Your task is to copy all of the data exactly.
· · ·
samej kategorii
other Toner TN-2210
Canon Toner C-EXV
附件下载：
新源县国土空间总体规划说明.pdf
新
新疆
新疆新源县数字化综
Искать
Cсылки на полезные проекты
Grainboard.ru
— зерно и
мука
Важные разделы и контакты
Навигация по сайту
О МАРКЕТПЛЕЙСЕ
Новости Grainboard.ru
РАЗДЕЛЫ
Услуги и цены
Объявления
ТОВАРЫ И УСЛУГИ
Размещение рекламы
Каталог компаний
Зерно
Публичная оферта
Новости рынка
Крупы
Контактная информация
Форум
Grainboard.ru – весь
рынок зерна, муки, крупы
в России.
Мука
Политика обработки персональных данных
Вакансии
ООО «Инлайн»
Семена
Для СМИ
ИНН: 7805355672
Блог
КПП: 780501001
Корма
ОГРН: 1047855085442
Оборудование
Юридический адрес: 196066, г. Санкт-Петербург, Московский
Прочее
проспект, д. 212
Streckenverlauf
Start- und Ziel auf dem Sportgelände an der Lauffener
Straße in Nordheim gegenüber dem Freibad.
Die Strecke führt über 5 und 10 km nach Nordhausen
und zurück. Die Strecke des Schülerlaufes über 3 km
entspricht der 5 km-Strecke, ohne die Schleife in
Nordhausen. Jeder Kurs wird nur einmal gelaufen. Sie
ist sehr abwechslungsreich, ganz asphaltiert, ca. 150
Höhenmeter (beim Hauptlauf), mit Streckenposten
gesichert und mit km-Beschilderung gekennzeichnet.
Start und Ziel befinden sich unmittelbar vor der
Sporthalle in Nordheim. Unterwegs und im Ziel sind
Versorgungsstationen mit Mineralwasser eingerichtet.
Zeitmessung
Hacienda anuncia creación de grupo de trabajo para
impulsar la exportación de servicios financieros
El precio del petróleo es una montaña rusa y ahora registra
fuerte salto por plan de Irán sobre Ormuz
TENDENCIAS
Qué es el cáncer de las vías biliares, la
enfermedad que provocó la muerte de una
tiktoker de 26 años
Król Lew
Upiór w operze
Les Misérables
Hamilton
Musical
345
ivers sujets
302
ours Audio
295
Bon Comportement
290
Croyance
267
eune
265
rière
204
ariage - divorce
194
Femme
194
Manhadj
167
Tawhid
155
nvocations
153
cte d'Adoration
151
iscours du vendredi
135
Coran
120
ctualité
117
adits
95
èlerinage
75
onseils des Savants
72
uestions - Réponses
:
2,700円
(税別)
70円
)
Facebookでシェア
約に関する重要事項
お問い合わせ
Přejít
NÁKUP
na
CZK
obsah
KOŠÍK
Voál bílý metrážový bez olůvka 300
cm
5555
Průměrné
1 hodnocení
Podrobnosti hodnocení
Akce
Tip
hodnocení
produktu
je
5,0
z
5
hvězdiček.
· · ·
REPLY ▸
samej kategorii
other Toner TN-2210
Canon Toner C-EXV
附件下载：
新源县国土空间总体规划说明.pdf
新
新疆
新疆新源县数字化综
Искать
Cсылки на полезные проекты
Grainboard.ru
— зерно и
мука
Важные разделы и контакты
Навигация по сайту
О МАРКЕТПЛЕЙСЕ
Новости Grainboard.ru
РАЗДЕЛЫ
Услуги и цены
Объявления
ТОВАРЫ И УСЛУГИ
Размещение рекламы
Каталог компаний
Зерно
Публичная оферта
Новости рынка
Крупы
Контактная информация
Форум
Grainboard.ru – весь
рынок зерна, муки, крупы
в России.
Мука
Политика обработки персональных данных
Вакансии
ООО «Инлайн»
Семена
Для СМИ
ИНН: 7805355672
Блог
КПП: 780501001
Корма
ОГРН: 1047855085442
Оборудование
Юридический адрес: 196066, г. Санкт-Петербург, Московский
Прочее
проспект, д. 212
Streckenverlauf
Start- und Ziel auf dem Sportgelände an der Lauffener
Straße in Nordheim gegenüber dem Freibad.
Die Strecke führt über 5 und 10 km nach Nordhausen
und zurück. Die Strecke des Schülerlaufes über 3 km
entspricht der 5 km-Strecke, ohne die Schleife in
Nordhausen. Jeder Kurs wird nur einmal gelaufen. Sie
ist sehr abwechslungsreich, ganz asphaltiert, ca. 150
Höhenmeter (beim Hauptlauf), mit Streckenposten
gesichert und mit km-Beschilderung gekennzeichnet.
Start und Ziel befinden sich unmittelbar vor der
Sporthalle in Nordheim. Unterwegs und im Ziel sind
Versorgungsstationen mit Mineralwasser eingerichtet.
Zeitmessung
Hacienda anuncia creación de grupo de trabajo para
impulsar la exportación de servicios financieros
El precio del petróleo es una montaña rusa y ahora registra
fuerte salto por plan de Irán sobre Ormuz
TENDENCIAS
Qué es el cáncer de las vías biliares, la
enfermedad que provocó la muerte de una
tiktoker de 26 años
Król Lew
Upiór w operze
Les Misérables
Hamilton
Musical
345
ivers sujets
302
ours Audio
295
Bon Comportement
290
Croyance
267
eune
265
rière
204
ariage - divorce
194
Femme
194
Manhadj
167
Tawhid
155
nvocations
153
cte d'Adoration
151
iscours du vendredi
135
Coran
120
ctualité
117
adits
95
èlerinage
75
onseils des Savants
72
uestions - Réponses
:
2,700円
(税別)
70円
)
Facebookでシェア
約に関する重要事項
お問い合わせ
Přejít
NÁKUP
na
CZK
obsah
KOŠÍK
Voál bílý metrážový bez olůvka 300
cm
5555
Průměrné
1 hodnocení
Podrobnosti hodnocení
Akce
Tip
hodnocení
produktu
je
5,0
z
5
hvězdiček.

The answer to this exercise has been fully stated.